# Eingabe einlesen



## Tamara28 (26. Feb 2012)

Habe für mein Problem in Google gesucht, aber eine verständlich Antwort nicht gefunden.
Hier mein Anfängerproblem.

Bis dahin bin ich gekommen ohne Probleme.
package Paket1;


public class Klasse1 {


	public static void main(String[] args){
		System.out.println ("Hallo,wer bist du");

Doch bei Der Antwort, die ich bereits mehrfach ausprobiert habe und mir bereits die Haare raufe, muss ich einen Denkfehler haben, aber ich weiss beim besten willen nicht wo. :shock: Also Bitte ich um Hilfe!!!
 Laut Buch lautet die Eingabe der Antwort:

String Name = Eingabe. next( Name);

 So viel ich auch schon versucht habe es funktioniert einfach nichts.

Danke im voraus Lg Tami

P.s. Ich will auf keinen Fall Aufgeben!


----------



## Gast2 (26. Feb 2012)

Du musst die Klasse Eingabe importieren.
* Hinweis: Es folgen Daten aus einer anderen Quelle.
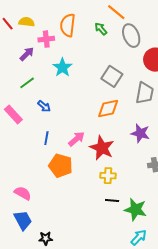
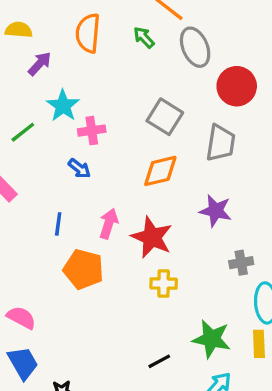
pink cross: (46, 39) -> (92, 131), moved
purple arrow: (27, 54) -> (40, 64), moved
cyan star: (62, 67) -> (63, 106), moved
blue arrow: (44, 106) -> (79, 168), moved
pink arrow: (76, 139) -> (109, 224), turned -30
black line: (112, 200) -> (159, 361), moved, turned -32

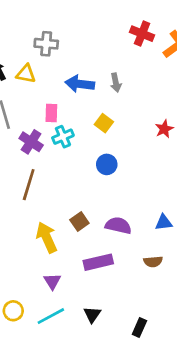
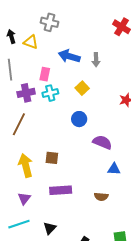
purple cross: (31, 142) -> (26, 93), turned 36
brown square: (79, 222) -> (52, 158), turned 32
purple semicircle: (118, 225) -> (102, 142), moved

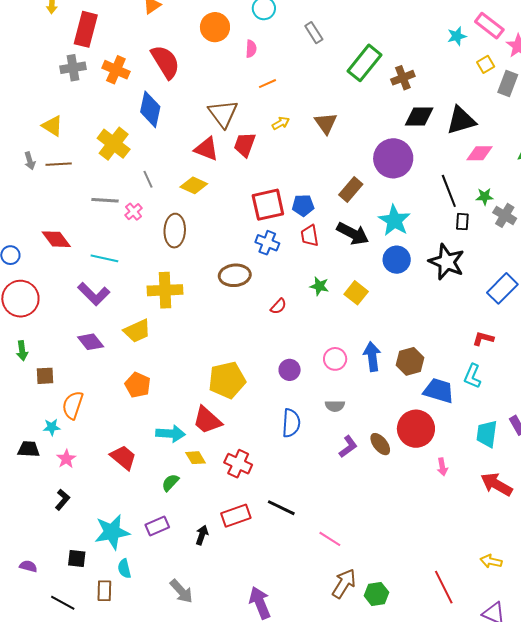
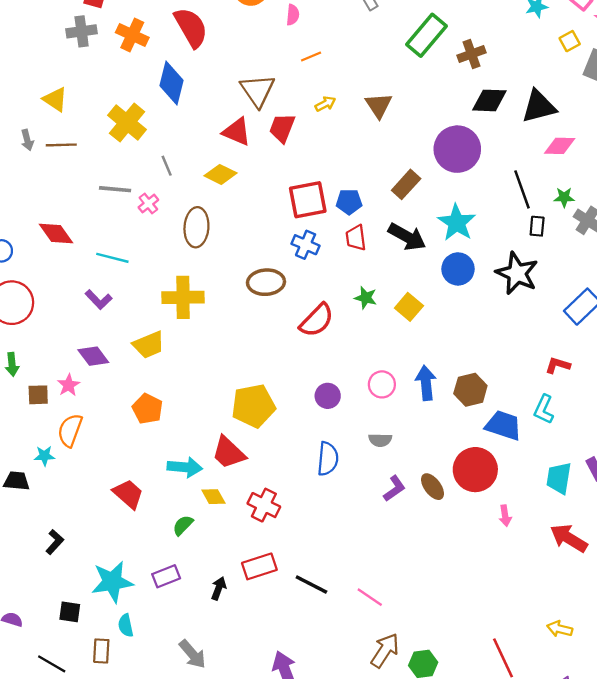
purple L-shape: (94, 294) -> (99, 300), size x0.7
red semicircle: (278, 306) -> (317, 320), size x1.8
pink star: (66, 459) -> (69, 385), moved
black line: (281, 508) -> (311, 584), moved

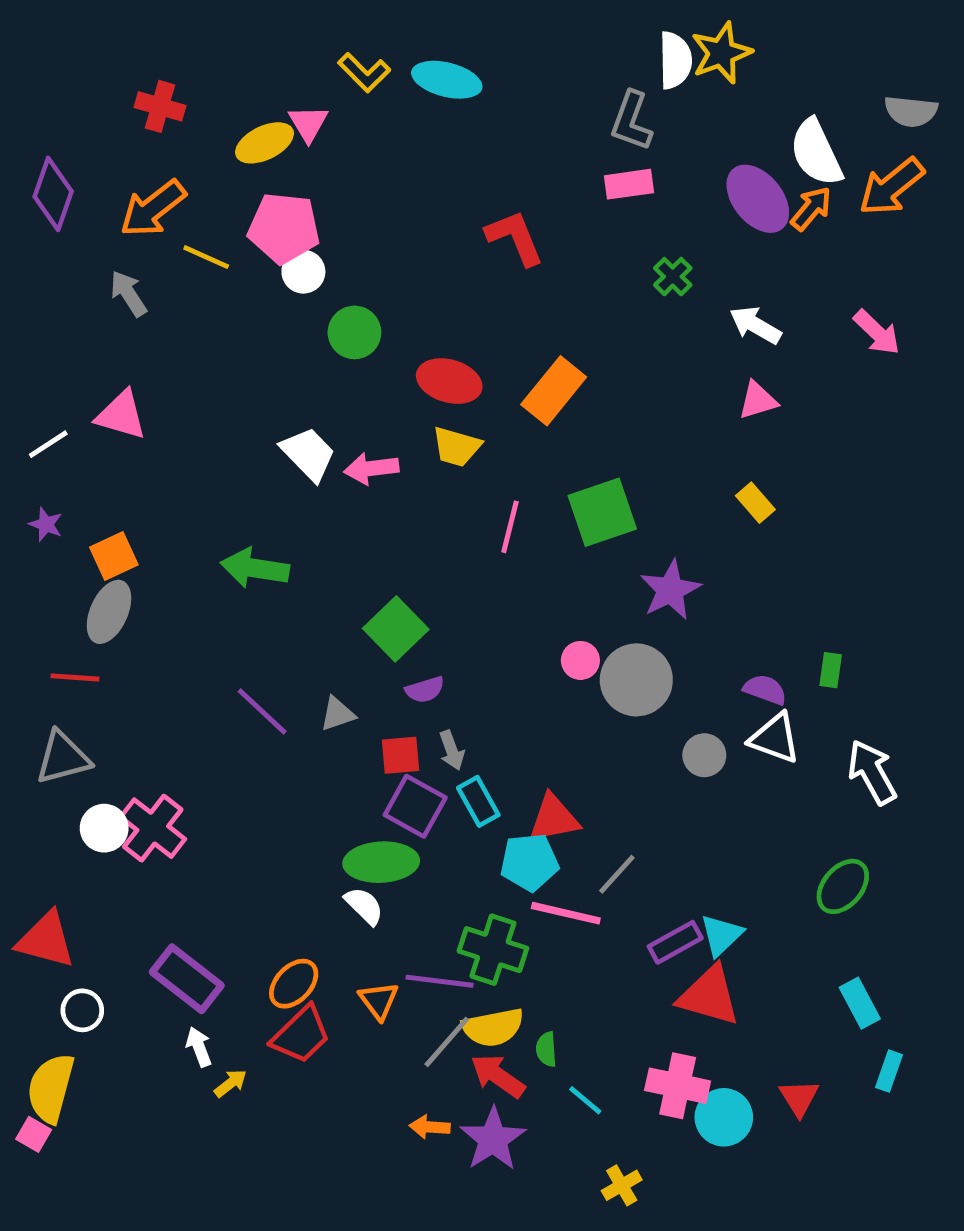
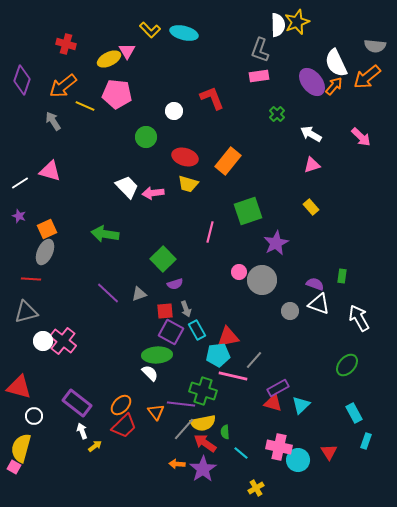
white circle: (303, 272) -> (174, 111), moved
pink line: (510, 527) -> (210, 232), moved
cyan triangle: (721, 935) -> (301, 405), moved
red triangle: (709, 996) -> (273, 403), moved, size x0.7

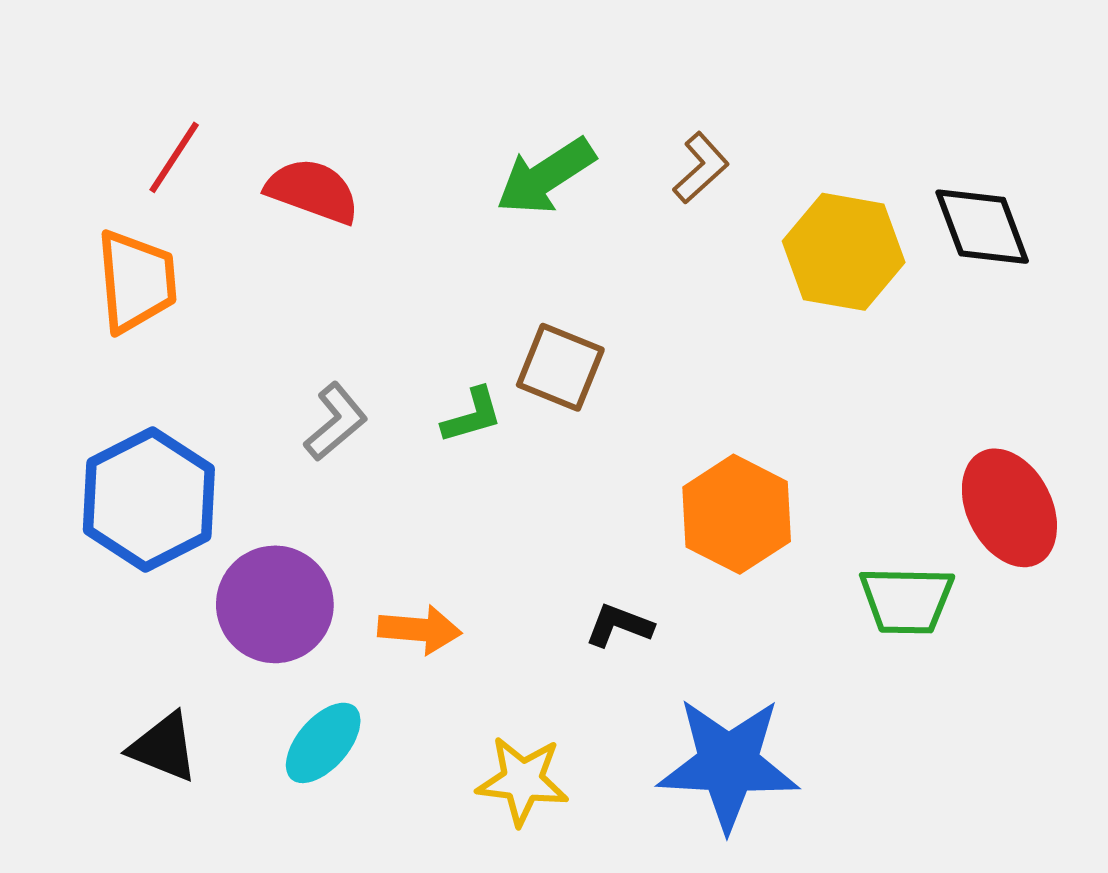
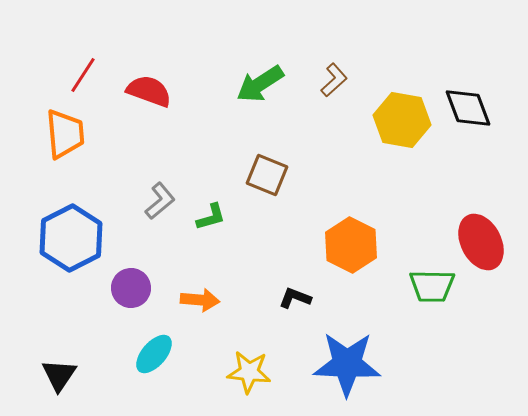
green L-shape: (472, 416) -> (211, 217), moved
purple circle: (275, 604) -> (131, 288), size x0.7
black triangle: (164, 747) -> (59, 375), moved, turned 42

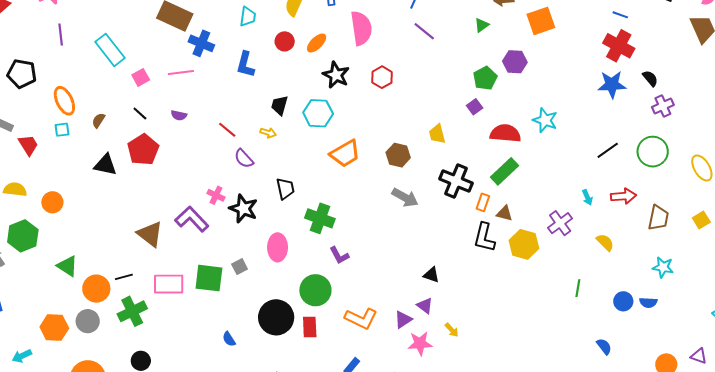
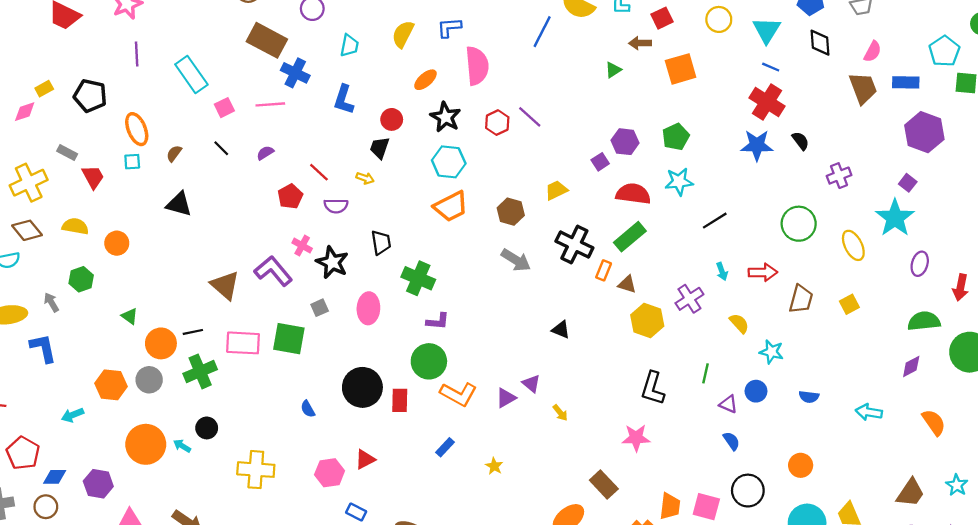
purple line: (424, 31) -> (530, 117), moved
red circle: (285, 41) -> (392, 119), moved
purple hexagon: (515, 62) -> (625, 142), moved
green pentagon: (485, 78) -> (676, 137), moved
purple cross: (663, 106) -> (839, 176), moved
cyan hexagon: (318, 113) -> (449, 162), moved
purple semicircle: (179, 115) -> (265, 153), turned 133
cyan star: (545, 120) -> (679, 182), turned -30
yellow trapezoid: (437, 134) -> (556, 190), turned 75
red pentagon: (143, 150) -> (290, 196), moved, size x0.7
black line: (608, 150) -> (715, 221), moved
purple semicircle: (244, 159) -> (336, 206), turned -50
green hexagon: (23, 236) -> (81, 279), size x0.7
black L-shape: (484, 237) -> (653, 388), moved
purple L-shape: (339, 255) -> (438, 321), turned -60
green triangle: (67, 266) -> (130, 316), size x0.7
gray square: (240, 267) -> (320, 308), moved
cyan star: (663, 267) -> (772, 352), moved
black triangle: (431, 275) -> (561, 330), moved
green circle: (315, 290) -> (429, 361), moved
blue semicircle: (648, 303) -> (809, 397), moved
pink star: (420, 343) -> (636, 438), moved
purple triangle: (699, 356) -> (728, 404), moved

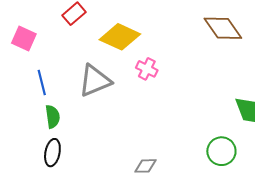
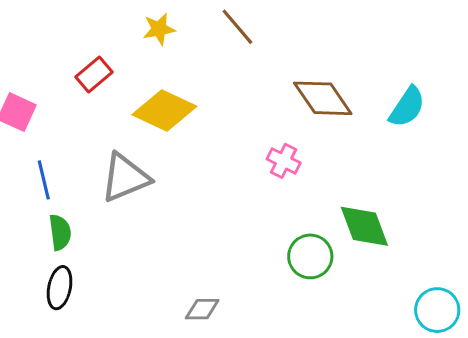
pink cross: (147, 69) -> (284, 161), moved
green circle: (221, 151) -> (310, 256), moved

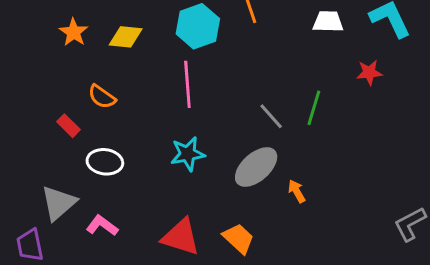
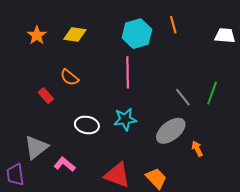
orange star: (74, 32) -> (37, 35), moved
yellow diamond: (126, 37) -> (75, 35), moved
white ellipse: (105, 162) -> (87, 125), moved

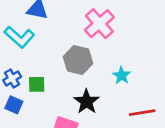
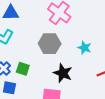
green square: (37, 84) -> (23, 69), turned 32

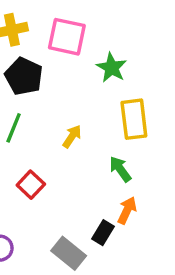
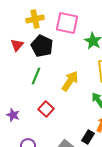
yellow arrow: (72, 136) -> (70, 81), size x1.5

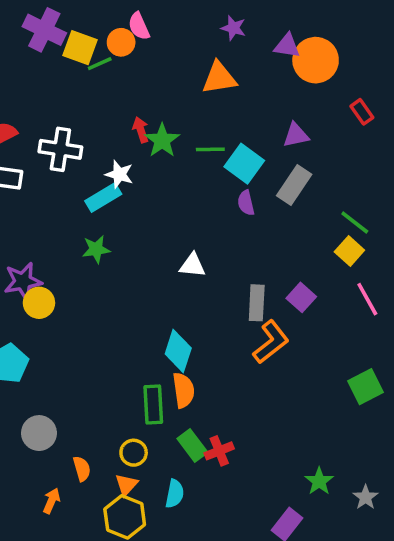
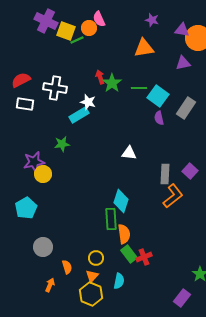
purple triangle: (296, 135) -> (183, 63), moved
green star: (96, 249) -> (62, 144), moved
orange semicircle: (184, 390) -> (124, 234), moved
green rectangle: (153, 404) -> (111, 219), moved

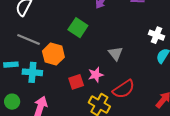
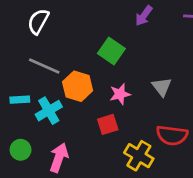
cyan cross: (32, 72) -> (49, 111), turned -36
pink star: (96, 75) -> (120, 94), moved
red semicircle: (124, 89) -> (172, 135), turned 40

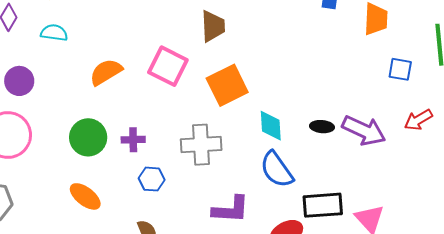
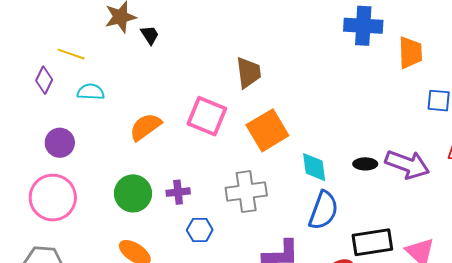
blue semicircle: (277, 170) -> (324, 210), turned -120

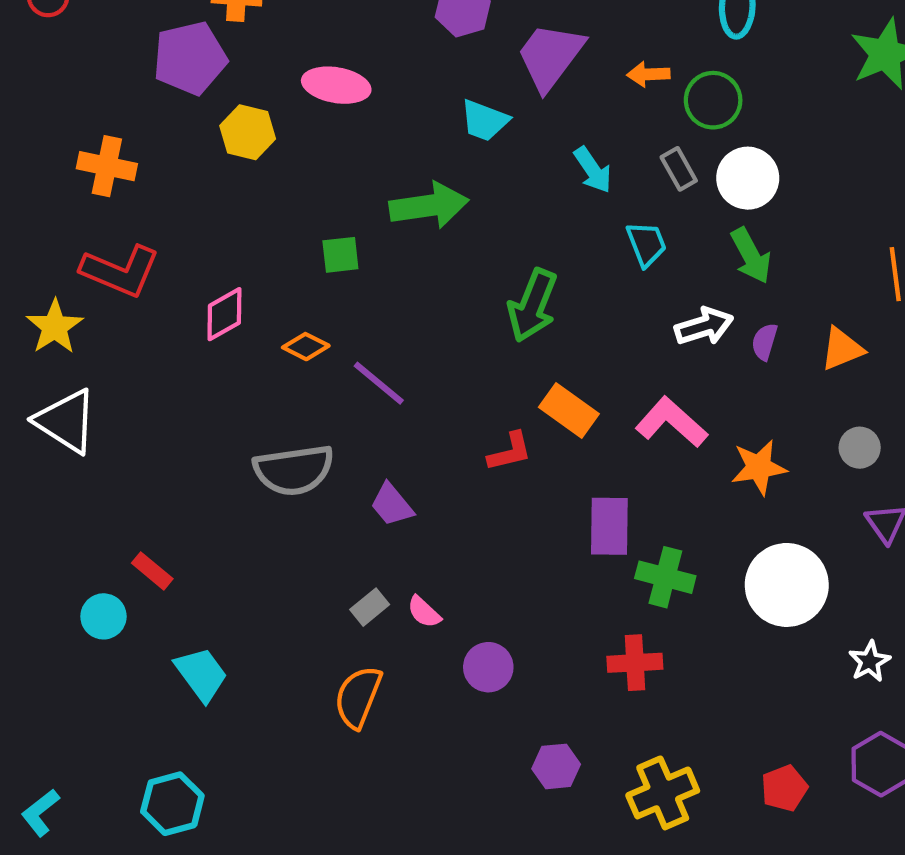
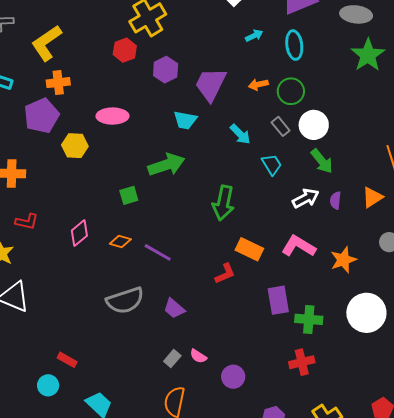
red L-shape: (120, 271) -> (27, 222), size x0.6

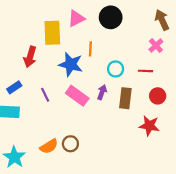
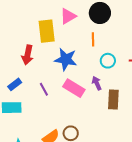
orange line: (90, 49) -> (93, 39), moved
purple arrow: (102, 92) -> (97, 83), turned -40
brown rectangle: (125, 98) -> (113, 100), moved

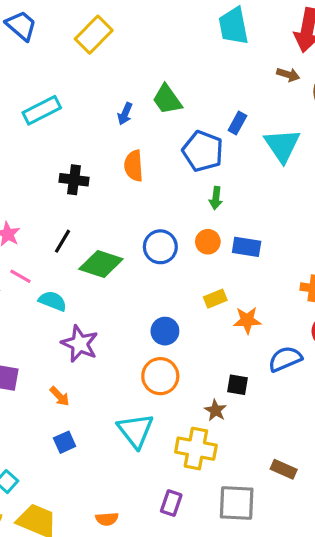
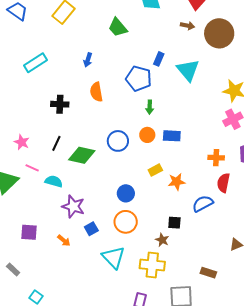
green trapezoid: (167, 99) -> (118, 27), moved
blue square: (65, 442) -> (91, 229), moved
Aber was das für ne Klasse ist oder wo du die herbekommst können wir dir hier schlecht sagen.

PS:
Das nächste mal den großen roten Hinweistext bitte nicht ignorieren.


----------



## Tamara28 (26. Feb 2012)

Danke erst mal, wenn man hier so aufpassen muß, traut man sich ja kaum noch mal eine Frage zu stellen.


----------



## jgh (26. Feb 2012)

Tamara28 hat gesagt.:


> Danke erst mal, wenn man hier so aufpassen muß, traut man sich ja kaum noch mal eine Frage zu stellen.



Quatsch, nur keine scheu....Frauen sind immer willkommen und das mit den Java-Tags ist halt einfach sinnvoll, das man den Code vom Text unterscheiden kann..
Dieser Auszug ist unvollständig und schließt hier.